Seedance 2.0 Does Not Work Like Text-to-Video
Seedance 2.0 requires a reference video for motion transfer rather than text prompts alone. This guide covers exact inputs, credit costs, and when to choose it over Veo 3.1 or Kling 3.0.

TL;DR
Seedance 2.0 transfers motion from a supplied reference clip instead of generating motion from text. Upload a 4-8 second 1080p reference and target image, run at 18 credits, and expect 1080p 24 fps output that matches the reference timing exactly. Pure text prompts return static frames.
Many assume Seedance 2.0 accepts any text prompt the same way Sora 2 or Veo 3.1 do. It does not. Seedance 2.0 requires a reference video clip to transfer motion, timing, and camera moves onto new subjects.
The Reference Requirement
A 4-second 1080p source clip at 24 fps supplies the motion data. The model then applies that motion to a still image or short character sequence. Without the reference file the generation fails or returns static output.

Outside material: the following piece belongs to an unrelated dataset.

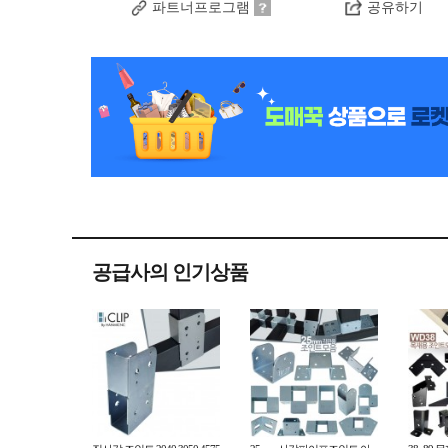
파트너프로그램
공유하기
공급사의 인기상품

Users reach this tool through the Reference to Video page. The interface asks for both the reference clip and a target image or character sheet.
Why Text Prompts Alone Fail
Pure text input lacks the temporal signal Seedance 2.0 needs. In tests a 12-word prompt such as "person dancing in rain" produced only a frozen frame. Adding a 5-second reference clip of a dancer immediately yielded coherent 24-frame motion at 1080p.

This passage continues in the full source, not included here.